We used selected features from both microarray and lipidomics to investigate the performance of the model. When comparing the results described above to the same analysis but using LASSO and EN feature selection on the “real” data to select input features, final classification performances were varied. When using the lipidomics data (Fig. 7), RO significantly outperformed all other methods. The rest of the methods did not significantly deviate from each other. GAN methods showed greater standard deviation around auroc scores. All mean aurocs (of the results used in the statistical tests) were above 0.9. The microarray results (Fig. 8), showed poor performance across all methods, with all mean auroc scoring less than 0.6.

Fig. 7.

Fig. 7

Features Selected Microarray Data Validation Performance. Validation scores are summarised across experiments using the microarray (LASSO and EN feature selection) data for GAN, ExpandGAN, SMOTE and RO methods. Boxes represent 1 standard deviation from the mean, and the horizontal line, the mean. The ‘AUC Diff’ defines the score difference between the 0.5 baseline (red, separated lines) and the validation score. Adjacent, same-coloured bars define results using different alpha hyperparameters, in order of 0/0, 1/0, 1/1 for ExpandGAN and 0 and 1 for GAN. Where/if SMOTE varied across experiments with changed alpha, the results are shown in multiple adjacent bars

Area under the receiver operating characteristic curve (AUC).

Fig. 8.

Fig. 8

Features Selected Lipidomics Data Validation Performance. Validation scores are summarised across experiments using the lipidomics (LASSO and EN feature selection) data for GAN, ExpandGAN, SMOTE and RO methods. Boxes represent 1 standard deviation from the mean, and the horizontal line, of the box, the mean. The ‘AUC Diff’ defines the score difference between the 0.5 baseline (red, separated lines) and the validation score. Adjacent, same-coloured bars define results using different alpha hyperparameters, in order of 0/0, 1/0, 1/1 for ExpandGAN and 0 and 1 for GAN.

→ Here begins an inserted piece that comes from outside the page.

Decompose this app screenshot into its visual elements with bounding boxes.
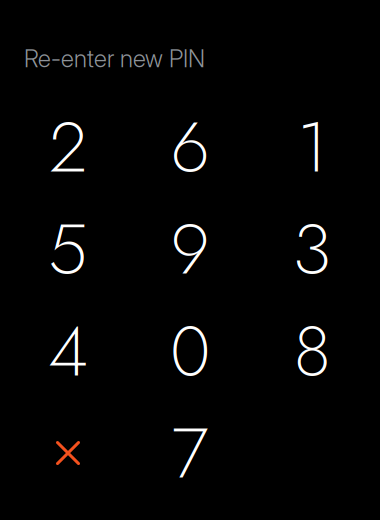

Area under the receiver operating characteristic curve (AUC).

The number of selected features was 33 and 34 for microarray and lipidomics respectively; much less compared to the number of features used in the main analysis. roc curves for these experiments are shown in supplementary Figs. 6 and 7 (microarray, lipidomics respectively).

Discussion

In this research, we introduced a methodology based on GANs designed for high-dimensional datasets with limited sample sizes. In the realm of high-dimensional data analysis, GANs play a pivotal role by tackling issues associated with limited data availability, intricate distributions, and the necessity for efficient representation learning. This methodology enables the generation of new samples that accurately capture the characteristics of the original data types. A brief overview of the structure of the GAN method can be found in Fig. 2 with the generator having layers of sizes 50, 100, 200, and input/output layers matching the input data size. The critic, part of the GAN, had reversed layer sizes. Instead of a classic GAN, we used a Wasserstein GAN, employing the Wasserstein distance for the loss function, which helps address issues like mode collapse.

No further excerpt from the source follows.